Drag Race Thailand é uma franquia superior. Ok, talvez isso seja uma declaração ousada, mas ela apresenta algumas coisas que a série original poderia aprender, primeiro e antes de mais nada, sobre inclusividade. Drag Race dos Estados Unidos tem uma história áspera quando o tema é inclusão. Todos sabemos disso. Porém, ela já deu alguns passos adiante, ao incluir no seu cast Drags como Sonique no especial de Natal e Gia Gunn em All Stars 4. Mas Thailand, apresentado por Art Arya e Pangina Heals, mostram uma maior aceitação de quem aceita dessa forma artística.

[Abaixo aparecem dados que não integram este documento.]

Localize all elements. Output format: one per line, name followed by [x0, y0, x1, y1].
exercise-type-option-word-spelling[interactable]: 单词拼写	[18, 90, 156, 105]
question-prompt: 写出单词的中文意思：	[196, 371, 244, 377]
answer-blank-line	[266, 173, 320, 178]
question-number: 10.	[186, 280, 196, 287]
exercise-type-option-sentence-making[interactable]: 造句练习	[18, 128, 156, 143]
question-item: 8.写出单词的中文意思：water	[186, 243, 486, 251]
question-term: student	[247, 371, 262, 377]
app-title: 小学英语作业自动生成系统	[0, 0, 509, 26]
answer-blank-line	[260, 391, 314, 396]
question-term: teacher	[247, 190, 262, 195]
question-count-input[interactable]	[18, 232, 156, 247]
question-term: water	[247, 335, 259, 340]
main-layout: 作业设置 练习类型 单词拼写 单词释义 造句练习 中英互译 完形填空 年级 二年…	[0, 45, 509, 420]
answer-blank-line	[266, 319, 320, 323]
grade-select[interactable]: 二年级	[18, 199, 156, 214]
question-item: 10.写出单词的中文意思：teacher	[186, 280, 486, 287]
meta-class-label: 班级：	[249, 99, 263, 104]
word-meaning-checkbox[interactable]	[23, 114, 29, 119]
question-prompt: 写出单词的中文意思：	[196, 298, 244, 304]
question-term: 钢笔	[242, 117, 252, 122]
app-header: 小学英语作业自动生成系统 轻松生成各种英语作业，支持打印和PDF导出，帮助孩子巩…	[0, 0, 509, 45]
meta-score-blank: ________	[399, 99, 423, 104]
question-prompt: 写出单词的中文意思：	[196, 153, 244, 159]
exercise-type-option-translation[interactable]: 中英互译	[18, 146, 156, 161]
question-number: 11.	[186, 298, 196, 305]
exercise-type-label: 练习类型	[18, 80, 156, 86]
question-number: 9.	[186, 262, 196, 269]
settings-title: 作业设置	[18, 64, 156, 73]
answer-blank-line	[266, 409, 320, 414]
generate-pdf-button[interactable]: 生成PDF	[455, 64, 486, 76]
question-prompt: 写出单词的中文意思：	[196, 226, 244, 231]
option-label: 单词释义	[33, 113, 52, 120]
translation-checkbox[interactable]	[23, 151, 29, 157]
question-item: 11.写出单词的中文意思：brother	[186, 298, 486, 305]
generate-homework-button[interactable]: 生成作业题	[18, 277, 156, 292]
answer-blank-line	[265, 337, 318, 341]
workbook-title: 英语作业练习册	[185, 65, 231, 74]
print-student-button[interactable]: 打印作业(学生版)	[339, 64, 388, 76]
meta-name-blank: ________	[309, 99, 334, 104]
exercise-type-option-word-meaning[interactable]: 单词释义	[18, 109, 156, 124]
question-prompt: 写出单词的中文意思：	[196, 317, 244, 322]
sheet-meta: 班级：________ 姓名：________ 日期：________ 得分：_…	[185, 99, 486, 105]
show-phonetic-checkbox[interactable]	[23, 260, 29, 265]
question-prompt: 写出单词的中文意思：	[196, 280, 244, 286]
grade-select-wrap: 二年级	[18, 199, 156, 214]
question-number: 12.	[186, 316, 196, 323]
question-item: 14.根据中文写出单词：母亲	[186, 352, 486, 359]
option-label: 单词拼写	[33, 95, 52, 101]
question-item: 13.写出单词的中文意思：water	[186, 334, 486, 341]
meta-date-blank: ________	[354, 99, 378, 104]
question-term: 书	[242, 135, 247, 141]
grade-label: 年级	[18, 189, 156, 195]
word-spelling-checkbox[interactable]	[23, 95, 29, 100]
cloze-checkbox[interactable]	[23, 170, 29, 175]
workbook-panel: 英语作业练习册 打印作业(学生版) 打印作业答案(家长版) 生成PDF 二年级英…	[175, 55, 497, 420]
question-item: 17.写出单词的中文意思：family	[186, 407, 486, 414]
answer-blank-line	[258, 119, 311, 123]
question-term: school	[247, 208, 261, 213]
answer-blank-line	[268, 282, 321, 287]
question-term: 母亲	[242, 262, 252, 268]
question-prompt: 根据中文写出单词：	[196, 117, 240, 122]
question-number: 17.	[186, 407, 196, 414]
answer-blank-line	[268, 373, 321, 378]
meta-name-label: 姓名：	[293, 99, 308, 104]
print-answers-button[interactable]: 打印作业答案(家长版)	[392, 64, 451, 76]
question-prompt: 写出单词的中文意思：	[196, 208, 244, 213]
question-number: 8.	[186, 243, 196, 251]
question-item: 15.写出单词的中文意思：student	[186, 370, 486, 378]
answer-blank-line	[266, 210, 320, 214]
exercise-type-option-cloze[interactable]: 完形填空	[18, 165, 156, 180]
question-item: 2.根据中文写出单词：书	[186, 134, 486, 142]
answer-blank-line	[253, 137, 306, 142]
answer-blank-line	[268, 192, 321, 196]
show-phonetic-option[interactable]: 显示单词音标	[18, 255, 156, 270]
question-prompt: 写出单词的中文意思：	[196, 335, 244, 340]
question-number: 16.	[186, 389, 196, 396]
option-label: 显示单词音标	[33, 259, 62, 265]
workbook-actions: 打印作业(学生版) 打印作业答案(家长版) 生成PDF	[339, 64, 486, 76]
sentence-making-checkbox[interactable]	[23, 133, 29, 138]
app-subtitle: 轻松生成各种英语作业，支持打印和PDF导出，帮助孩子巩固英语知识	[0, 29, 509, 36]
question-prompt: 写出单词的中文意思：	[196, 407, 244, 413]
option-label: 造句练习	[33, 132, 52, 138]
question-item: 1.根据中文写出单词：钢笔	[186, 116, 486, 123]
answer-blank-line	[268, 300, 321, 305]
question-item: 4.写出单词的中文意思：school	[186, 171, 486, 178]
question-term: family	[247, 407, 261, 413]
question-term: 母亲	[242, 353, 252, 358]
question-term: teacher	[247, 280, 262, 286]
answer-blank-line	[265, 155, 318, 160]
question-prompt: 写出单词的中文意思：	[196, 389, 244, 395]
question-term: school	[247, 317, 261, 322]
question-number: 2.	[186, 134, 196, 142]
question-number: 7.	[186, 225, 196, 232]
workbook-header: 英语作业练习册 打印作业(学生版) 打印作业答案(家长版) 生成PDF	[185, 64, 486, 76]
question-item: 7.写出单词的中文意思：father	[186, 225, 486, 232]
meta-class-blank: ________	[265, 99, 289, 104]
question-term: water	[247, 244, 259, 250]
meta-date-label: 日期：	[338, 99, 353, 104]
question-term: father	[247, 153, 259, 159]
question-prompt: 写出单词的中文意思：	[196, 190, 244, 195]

O programa ganhou as manchetes quando, em um especial de seleção de elenco, eles consideraram a participação de uma mulher cis para a segunda temporada. Apesar dela não ter conseguido participar do programa, Anang e Kandy Zyanide, duas mulheres trans, conseguiram. Elas seguiram os passos de Meannie Minaj, uma mulher trans que participou da primeira temporada. Tanto Anang e Zyanide conseguiram chegar no top 3 da segunda temporada.

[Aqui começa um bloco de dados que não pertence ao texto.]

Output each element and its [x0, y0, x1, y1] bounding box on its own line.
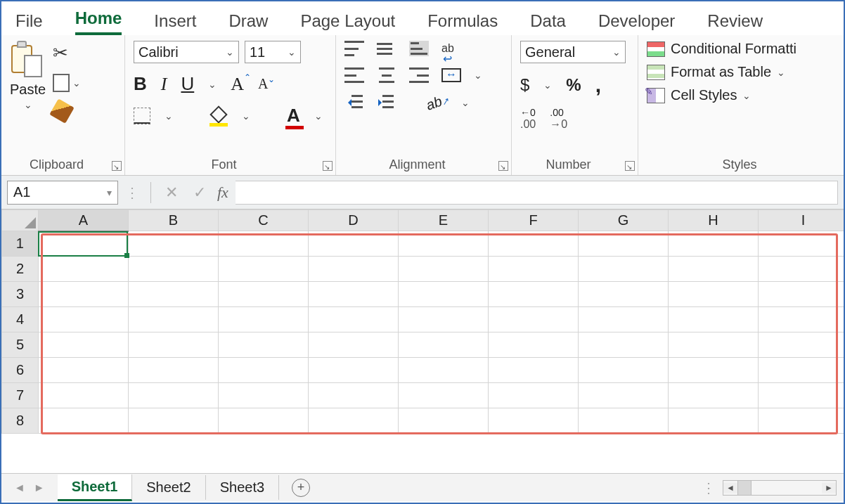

Mas outro aspecto da franquia tailandesa que é refrescante é o foco no talento. Apesar de isso possivelmente ser o resultado do quão jovem o programa é, existe pouco uso de dispositivos de enredo só para a criação de uma narrativa; mudanças no programa aparentemente tem um efeito real na competição. Por exemplo, quando Arya decidiu, pela primeira vez no programa, trazer de volta duas drags eliminadas previamente de volta ao programa, um acontecimento que quase trás qualquer mudança na franquia dos Estados Unidos, ambas trouxeram uma nova chama para a competição – quase literalmente  já que uma colocou fogo no próprio vestido para fazer uma revelação. E ambas, tanto Zyanide e Kana Warrior, que foram escolhidas para voltar, terminaram no top 3.

Mas é mais do que somente isso: Nem Arya nem Heals estão inclinadas a cederem silenciosamente para más performances. Em diversas ocasiões, as drags tentaram enrolar os jurados na dublagem quando ficavam entre as duas piores. Arya não hesita em mandar as duas drags de volta pra casa, ou até mesmo forçar que elas recomecem a apresentação. E quando, repentinamente, Mocha Diva resolveu trazer queixas já passadas quando estava sendo eliminada, resultando na desqualificação de Miss Gimhauy, Heals não teve nenhum problema em apontar que ela estava se comportando como uma má perdedora. E é lógico, elas fizeram isso tudo com o amor e carinho que uma mãe drag que realmente se importa pelas suas filhas.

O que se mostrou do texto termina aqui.